Recently, a political crisis unfolded in Pakistan prompted by then Prime Minister of Pakistan, Imran Khan. He barred ‘the vote of no confidence motion’ from happening against him by dissolving the parliament. 

Later, the Supreme Court of Pakistan ruled in favour of opposition parties, declaring Imran Khan’s move unconstitutional. Consequently, he was outed as Prime Minister of Pakistan. Imran Khan alleged a US-led foreign conspiracy as the reason he was unseated because his policy stance with China and Russia diverged from Washington’s interests.

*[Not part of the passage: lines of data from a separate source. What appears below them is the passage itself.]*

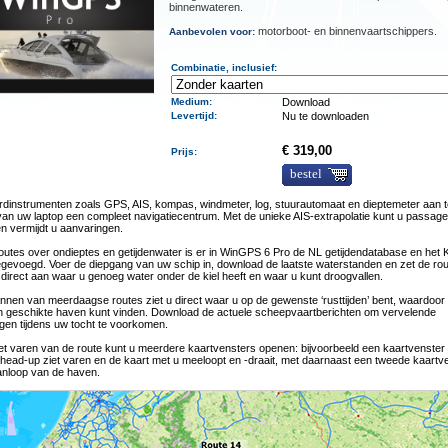
binnenwateren.
motorboot- en binnenvaartschippers.
Aanbevolen voor:
Combinatie, inclusief:
Medium
:
Download
Levertijd
:
Nu te downloaden
€ 319,00
Prijs:
bestel
dinstrumenten zoals GPS, AIS, kompas, windmeter, log, stuurautomaat en dieptemeter aan te
an uw laptop een compleet navigatiecentrum. Met de unieke AIS-extrapolatie kunt u passage
n vermijdt u aanvaringen.
outes over ondieptes en getijdenwater is er in WinGPS 6 Pro de NL getijdendatabase en het K
gevoegd. Voer de diepgang van uw schip in, download de laatste waterstanden en zet de rout
 direct aan waar u genoeg water onder de kiel heeft en waar u kunt droogvallen.
lannen van meerdaagse routes ziet u direct waar u op de gewenste ‘rusttijden’ bent, waardoor
n geschikte haven kunt vinden. Download de actuele scheepvaartberichten om vervelende
gen tijdens uw tocht te voorkomen.
et varen van de route kunt u meerdere kaartvensters openen: bijvoorbeeld een kaartvenster
head-up ziet varen en de kaart met u meeloopt en -draait, met daarnaast een tweede kaartv
anloop van de haven.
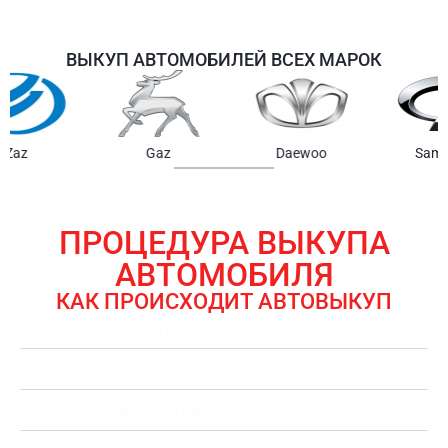
ВЫКУП АВТОМОБИЛЕЙ ВСЕХ МАРОК
Samsung
Chrysler
Gmc
ПРОЦЕДУРА ВЫКУПА
АВТОМОБИЛЯ
КАК ПРОИСХОДИТ АВТОВЫКУП
ЗАЯВКА НА ВЫКУП АВТОМОБИЛЯ
ОЦЕНКА АВТОМОБИЛЯ
ОФОРМЛЕНИЕ ДОКУМЕНТОВ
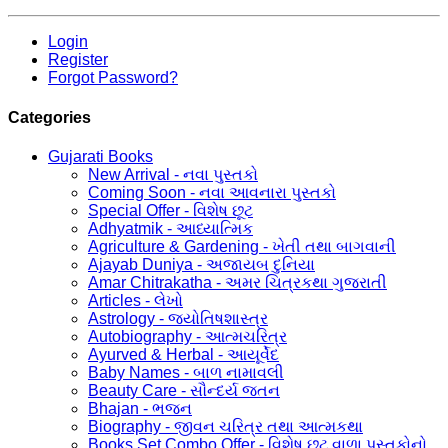
Login
Register
Forgot Password?
Categories
Gujarati Books
New Arrival - નવા પુસ્તકો
Coming Soon - નવા આવનારા પુસ્તકો
Special Offer - વિશેષ છૂટ
Adhyatmik - આધ્યાત્મિક
Agriculture & Gardening - ખેતી તથા બાગવાની
Ajayab Duniya - અજાયબ દુનિયા
Amar Chitrakatha - અમર ચિત્રકથા ગુજરાતી
Articles - લેખો
Astrology - જ્યોતિષશાસ્ત્ર
Autobiography - આત્મચરિત્ર
Ayurved & Herbal - આયૂર્વેદ
Baby Names - બાળ નામાવલી
Beauty Care - સૌન્દર્ય જતન
Bhajan - ભજન
Biography - જીવન ચરિત્ર તથા આત્મકથા
Books Set Combo Offer - વિશેષ છૂટ વાળા પુસ્તકોનો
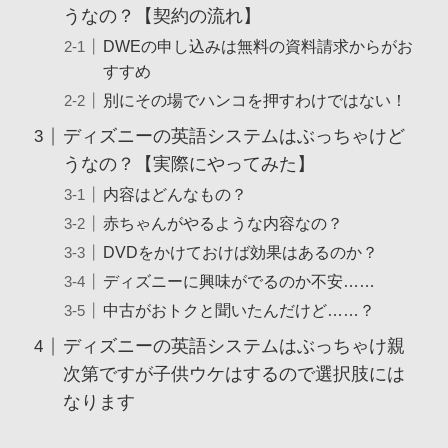
うなの？【契約の流れ】
DWEの申し込みは無料の資料請求からがお
すすめ
別にその場でハンコを押すわけではない！
ディズニーの英語システムはぶっちゃけど
うなの？【実際にやってみた】
内容はどんなもの？
赤ちゃんがやるような内容なの？
DVDをかけておけば効果はあるのか？
ディズニーに興味がでるのか不安……
中古がおトクと聞いたんだけど……？
ディズニーの英語システムはぶっちゃけ親
次第ですが子供ウケはするので選択肢には
なります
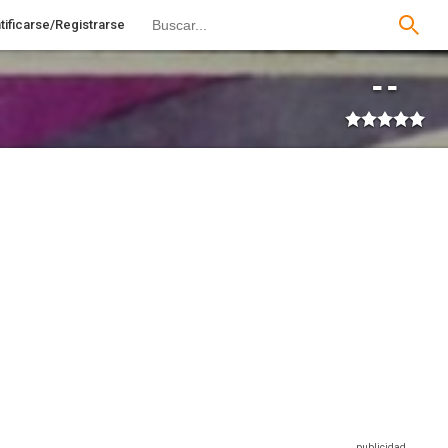
tificarse/Registrarse
--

The Supreme court of Pakistan intervened at midnight to save Pakistan from the constitutional disaster initiated by Pakistan Tehreek-e-Insaf (PTI), headed by Imran Khan.

“Why We Fall For Tall, Dark and Handsome Men”

A few months ago, I read the book “Blink” by Malcolm Gladwell, where he dedicated one whole chapter titled “The Warren Harding error: why we fall for tall, dark and handsome men”. Harding’s biographer Francis Russell writes, “his lusty black eyebrows contrasted with his steel-grey hair to give the effect of force, his massive shoulders and bronzed complexion gave the effect of health.” Warren Harding is reputed to be one of the worst US presidents. He was great looking but lacked the intelligence of a president. He was often equivocal and vague on many policy matters, and his speeches were devoid of any concrete and clear ideas. Most importantly, as a senator, he was oblivious to the debates on two of the critical political issues of that time: women’s suffrage and prohibition.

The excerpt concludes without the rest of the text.